ABOUT THIS EXERCISE: Copy out each line of the data that holds the word "Vmax".

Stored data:
- Opening Delimiter -

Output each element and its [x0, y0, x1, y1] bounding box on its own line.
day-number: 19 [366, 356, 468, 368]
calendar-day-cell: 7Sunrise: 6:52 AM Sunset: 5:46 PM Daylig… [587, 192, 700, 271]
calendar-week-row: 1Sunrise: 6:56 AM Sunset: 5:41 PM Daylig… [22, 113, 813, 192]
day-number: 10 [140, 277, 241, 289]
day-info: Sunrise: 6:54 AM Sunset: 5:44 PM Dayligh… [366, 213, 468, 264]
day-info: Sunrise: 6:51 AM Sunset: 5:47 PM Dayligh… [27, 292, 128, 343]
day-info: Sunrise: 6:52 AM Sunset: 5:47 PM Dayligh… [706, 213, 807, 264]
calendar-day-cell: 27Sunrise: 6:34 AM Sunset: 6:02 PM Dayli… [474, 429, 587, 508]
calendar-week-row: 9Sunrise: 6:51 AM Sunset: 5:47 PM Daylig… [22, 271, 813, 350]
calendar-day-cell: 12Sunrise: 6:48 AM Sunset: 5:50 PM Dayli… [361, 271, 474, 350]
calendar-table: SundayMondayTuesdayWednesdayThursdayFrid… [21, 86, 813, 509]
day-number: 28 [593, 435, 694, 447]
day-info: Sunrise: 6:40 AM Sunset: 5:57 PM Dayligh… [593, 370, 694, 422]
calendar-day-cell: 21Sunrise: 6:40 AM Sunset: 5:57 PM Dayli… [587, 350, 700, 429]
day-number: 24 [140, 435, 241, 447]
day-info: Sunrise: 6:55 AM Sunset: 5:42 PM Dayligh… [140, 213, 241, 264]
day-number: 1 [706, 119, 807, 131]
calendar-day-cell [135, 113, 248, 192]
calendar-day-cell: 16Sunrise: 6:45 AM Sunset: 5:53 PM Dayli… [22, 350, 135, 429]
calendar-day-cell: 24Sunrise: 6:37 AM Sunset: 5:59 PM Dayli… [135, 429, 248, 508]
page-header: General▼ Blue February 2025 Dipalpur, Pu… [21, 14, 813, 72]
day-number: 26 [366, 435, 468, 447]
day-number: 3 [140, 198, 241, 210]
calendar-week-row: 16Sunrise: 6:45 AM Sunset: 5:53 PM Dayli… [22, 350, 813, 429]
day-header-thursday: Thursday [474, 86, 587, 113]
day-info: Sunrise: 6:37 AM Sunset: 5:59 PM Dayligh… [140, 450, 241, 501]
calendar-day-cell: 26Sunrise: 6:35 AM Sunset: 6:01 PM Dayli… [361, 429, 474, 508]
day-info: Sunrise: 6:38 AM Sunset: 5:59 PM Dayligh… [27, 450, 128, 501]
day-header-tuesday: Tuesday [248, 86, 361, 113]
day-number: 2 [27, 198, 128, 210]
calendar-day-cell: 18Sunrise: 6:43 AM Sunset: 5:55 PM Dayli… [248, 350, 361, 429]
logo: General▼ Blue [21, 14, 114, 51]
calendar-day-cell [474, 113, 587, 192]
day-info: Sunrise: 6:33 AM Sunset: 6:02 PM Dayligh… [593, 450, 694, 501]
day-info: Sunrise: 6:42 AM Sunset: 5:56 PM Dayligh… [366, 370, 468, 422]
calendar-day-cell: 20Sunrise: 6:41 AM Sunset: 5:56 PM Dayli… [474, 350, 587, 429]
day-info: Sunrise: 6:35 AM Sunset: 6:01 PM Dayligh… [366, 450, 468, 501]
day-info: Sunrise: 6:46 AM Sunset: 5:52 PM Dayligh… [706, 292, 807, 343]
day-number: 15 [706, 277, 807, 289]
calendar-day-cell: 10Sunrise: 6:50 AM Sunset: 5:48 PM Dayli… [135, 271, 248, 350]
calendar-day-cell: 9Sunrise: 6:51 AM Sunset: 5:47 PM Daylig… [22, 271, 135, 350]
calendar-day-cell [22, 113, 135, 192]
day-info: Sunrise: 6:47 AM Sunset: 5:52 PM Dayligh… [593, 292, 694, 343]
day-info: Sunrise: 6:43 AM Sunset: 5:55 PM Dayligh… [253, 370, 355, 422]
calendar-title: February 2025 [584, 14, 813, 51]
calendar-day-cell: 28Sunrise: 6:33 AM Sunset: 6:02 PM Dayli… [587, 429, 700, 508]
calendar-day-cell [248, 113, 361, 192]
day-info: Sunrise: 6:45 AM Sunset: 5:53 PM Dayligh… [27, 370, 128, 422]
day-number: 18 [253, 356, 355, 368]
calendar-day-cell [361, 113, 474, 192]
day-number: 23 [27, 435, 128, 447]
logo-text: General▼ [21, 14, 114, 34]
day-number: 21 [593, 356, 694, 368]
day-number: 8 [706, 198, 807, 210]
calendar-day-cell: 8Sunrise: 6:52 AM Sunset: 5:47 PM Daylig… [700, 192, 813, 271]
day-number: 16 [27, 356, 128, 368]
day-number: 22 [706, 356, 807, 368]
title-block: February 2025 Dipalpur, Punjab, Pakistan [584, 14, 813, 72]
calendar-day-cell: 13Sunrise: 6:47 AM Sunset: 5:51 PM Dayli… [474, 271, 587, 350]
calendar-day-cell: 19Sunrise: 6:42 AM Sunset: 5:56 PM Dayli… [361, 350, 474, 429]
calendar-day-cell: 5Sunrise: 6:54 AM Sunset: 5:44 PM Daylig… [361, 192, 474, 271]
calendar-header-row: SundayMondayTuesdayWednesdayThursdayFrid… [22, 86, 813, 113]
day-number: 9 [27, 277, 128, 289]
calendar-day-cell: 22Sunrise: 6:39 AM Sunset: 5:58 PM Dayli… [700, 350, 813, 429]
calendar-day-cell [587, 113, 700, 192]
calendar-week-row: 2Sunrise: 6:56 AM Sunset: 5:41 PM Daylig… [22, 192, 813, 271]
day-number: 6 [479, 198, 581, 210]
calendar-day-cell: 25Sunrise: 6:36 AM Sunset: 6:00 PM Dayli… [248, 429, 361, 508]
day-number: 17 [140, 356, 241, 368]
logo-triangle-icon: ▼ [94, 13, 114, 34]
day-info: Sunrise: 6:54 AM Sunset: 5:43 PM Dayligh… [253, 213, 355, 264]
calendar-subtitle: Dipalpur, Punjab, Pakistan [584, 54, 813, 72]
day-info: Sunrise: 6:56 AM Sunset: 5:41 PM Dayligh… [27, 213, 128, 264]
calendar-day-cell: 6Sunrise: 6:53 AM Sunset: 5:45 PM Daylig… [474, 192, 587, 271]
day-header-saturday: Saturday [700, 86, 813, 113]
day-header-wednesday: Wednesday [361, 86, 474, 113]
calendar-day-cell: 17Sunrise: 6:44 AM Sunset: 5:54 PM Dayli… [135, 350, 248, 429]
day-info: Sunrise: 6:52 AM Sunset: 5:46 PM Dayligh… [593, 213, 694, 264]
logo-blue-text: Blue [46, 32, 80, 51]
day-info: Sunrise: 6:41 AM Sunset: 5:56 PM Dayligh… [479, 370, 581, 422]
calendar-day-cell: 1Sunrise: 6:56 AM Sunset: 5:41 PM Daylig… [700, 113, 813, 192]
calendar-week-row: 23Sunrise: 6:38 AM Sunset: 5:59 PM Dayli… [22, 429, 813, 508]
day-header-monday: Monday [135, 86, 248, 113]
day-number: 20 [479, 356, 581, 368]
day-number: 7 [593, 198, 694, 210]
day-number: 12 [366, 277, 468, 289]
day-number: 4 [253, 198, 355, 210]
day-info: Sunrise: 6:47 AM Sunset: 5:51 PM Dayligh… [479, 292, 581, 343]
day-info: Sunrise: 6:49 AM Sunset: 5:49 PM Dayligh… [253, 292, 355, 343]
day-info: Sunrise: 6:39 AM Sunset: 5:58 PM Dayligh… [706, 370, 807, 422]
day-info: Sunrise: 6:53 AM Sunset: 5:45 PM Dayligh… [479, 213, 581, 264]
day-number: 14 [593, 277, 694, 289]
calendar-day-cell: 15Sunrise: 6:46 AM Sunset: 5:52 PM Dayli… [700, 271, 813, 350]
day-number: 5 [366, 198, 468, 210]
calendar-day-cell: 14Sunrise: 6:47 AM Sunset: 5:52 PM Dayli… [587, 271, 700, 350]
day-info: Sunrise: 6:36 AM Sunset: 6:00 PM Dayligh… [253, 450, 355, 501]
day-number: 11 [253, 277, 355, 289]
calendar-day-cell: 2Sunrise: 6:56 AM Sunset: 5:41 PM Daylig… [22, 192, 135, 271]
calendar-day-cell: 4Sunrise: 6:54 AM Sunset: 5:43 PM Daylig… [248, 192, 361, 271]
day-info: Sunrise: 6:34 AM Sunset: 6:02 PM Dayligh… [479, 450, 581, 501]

- Closing Delimiter -
- Opening Delimiter -

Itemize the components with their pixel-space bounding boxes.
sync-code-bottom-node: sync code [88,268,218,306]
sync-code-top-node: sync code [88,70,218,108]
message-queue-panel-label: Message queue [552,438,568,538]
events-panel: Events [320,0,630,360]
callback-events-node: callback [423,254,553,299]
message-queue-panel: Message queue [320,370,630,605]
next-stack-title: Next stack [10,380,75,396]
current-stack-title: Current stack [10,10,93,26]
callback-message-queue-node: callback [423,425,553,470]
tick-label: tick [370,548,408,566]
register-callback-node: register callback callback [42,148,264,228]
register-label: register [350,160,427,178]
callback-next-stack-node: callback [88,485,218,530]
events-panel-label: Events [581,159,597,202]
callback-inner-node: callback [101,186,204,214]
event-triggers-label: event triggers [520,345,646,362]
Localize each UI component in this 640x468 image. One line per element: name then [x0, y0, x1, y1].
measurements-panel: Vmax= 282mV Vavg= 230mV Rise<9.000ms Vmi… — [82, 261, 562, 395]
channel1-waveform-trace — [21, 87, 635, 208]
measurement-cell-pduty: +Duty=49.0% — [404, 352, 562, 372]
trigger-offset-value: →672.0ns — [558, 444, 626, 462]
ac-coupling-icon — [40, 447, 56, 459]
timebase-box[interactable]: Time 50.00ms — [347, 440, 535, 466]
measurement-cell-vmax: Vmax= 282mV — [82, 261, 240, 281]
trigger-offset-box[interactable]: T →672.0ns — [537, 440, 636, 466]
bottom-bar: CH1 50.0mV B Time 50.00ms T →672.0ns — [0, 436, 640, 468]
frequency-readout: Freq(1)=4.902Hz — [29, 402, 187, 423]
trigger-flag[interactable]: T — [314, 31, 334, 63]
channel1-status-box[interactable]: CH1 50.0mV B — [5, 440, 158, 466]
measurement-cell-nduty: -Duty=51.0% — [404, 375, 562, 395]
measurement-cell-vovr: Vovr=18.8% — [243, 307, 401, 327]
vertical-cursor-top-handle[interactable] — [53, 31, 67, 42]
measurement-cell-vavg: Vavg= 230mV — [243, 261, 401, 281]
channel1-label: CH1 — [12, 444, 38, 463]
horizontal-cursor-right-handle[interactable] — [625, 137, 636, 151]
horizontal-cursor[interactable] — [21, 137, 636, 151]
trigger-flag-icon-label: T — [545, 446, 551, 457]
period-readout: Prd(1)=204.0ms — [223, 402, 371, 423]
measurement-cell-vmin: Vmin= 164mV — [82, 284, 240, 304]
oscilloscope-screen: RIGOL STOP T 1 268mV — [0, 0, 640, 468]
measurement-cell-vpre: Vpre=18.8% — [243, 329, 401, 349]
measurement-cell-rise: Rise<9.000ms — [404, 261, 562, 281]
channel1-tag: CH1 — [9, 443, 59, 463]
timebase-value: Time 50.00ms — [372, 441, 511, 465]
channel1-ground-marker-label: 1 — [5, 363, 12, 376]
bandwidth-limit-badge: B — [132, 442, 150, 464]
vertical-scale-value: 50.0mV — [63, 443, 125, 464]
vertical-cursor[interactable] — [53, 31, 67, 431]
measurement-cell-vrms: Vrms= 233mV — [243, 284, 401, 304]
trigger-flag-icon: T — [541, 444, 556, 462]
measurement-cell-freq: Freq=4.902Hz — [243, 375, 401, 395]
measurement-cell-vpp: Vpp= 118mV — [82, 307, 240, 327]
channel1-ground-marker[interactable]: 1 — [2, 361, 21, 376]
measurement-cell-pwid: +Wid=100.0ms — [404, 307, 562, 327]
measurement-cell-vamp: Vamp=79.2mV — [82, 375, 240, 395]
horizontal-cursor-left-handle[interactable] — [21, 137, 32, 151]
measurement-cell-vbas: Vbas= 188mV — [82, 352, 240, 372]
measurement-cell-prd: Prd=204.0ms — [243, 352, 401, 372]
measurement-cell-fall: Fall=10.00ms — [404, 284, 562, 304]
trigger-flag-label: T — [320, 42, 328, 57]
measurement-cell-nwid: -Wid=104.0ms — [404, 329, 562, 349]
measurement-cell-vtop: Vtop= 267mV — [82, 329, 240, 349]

- Closing Delimiter -

SOLUTION:
measurements-panel: Vmax= 282mV Vavg= 230mV Rise<9.000ms Vmi… — [82, 261, 562, 395]
measurement-cell-vmax: Vmax= 282mV — [82, 261, 240, 281]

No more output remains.